Your goal — From the line containing "Here is an image. trachea?" down to the last line of the records below, copy every line exactly. Leave out everything before it.

The records —

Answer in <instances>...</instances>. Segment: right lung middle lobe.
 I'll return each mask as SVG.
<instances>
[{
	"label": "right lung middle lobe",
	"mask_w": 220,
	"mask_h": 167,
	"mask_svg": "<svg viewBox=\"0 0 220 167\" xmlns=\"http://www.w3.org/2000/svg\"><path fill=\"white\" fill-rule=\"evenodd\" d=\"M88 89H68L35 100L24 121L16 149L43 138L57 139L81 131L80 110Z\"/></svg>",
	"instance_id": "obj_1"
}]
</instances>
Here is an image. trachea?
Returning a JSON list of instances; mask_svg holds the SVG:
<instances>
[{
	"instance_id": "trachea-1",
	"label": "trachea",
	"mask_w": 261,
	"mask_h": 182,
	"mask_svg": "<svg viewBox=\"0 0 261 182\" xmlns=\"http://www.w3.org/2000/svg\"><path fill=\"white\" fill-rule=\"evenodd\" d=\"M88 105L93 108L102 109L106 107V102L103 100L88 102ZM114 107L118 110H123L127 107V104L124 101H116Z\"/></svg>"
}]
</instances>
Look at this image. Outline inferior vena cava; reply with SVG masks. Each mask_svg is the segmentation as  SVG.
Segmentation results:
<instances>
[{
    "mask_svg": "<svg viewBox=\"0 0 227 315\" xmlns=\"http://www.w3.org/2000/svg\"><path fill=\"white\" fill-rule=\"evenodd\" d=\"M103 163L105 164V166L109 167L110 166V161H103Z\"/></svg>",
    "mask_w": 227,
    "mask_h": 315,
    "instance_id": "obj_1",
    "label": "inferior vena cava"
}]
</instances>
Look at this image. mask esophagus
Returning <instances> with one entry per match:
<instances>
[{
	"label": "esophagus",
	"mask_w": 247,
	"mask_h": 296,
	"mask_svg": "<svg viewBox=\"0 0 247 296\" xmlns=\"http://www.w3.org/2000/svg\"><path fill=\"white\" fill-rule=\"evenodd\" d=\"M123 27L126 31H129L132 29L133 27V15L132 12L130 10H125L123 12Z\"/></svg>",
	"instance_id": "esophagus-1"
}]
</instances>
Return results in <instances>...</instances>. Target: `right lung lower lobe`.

Solution below —
Here is an image. trachea?
Returning a JSON list of instances; mask_svg holds the SVG:
<instances>
[{
	"instance_id": "trachea-1",
	"label": "trachea",
	"mask_w": 261,
	"mask_h": 182,
	"mask_svg": "<svg viewBox=\"0 0 261 182\" xmlns=\"http://www.w3.org/2000/svg\"><path fill=\"white\" fill-rule=\"evenodd\" d=\"M88 105L93 108L102 109L106 107V102L103 100L88 102ZM114 107L118 110H123L127 107V104L124 101H116Z\"/></svg>"
}]
</instances>
Look at this image. Outline inferior vena cava; reply with SVG masks. Each mask_svg is the segmentation as  SVG.
Segmentation results:
<instances>
[{
    "mask_svg": "<svg viewBox=\"0 0 227 315\" xmlns=\"http://www.w3.org/2000/svg\"><path fill=\"white\" fill-rule=\"evenodd\" d=\"M103 163L105 164V166L109 167L110 166V161H103Z\"/></svg>",
    "mask_w": 227,
    "mask_h": 315,
    "instance_id": "obj_1",
    "label": "inferior vena cava"
}]
</instances>
Look at this image. mask esophagus
Returning <instances> with one entry per match:
<instances>
[{
	"label": "esophagus",
	"mask_w": 247,
	"mask_h": 296,
	"mask_svg": "<svg viewBox=\"0 0 247 296\" xmlns=\"http://www.w3.org/2000/svg\"><path fill=\"white\" fill-rule=\"evenodd\" d=\"M123 27L126 31H129L132 29L133 27V15L132 12L130 10H125L123 12Z\"/></svg>",
	"instance_id": "esophagus-1"
}]
</instances>
Return results in <instances>...</instances>. Target: `right lung lower lobe`.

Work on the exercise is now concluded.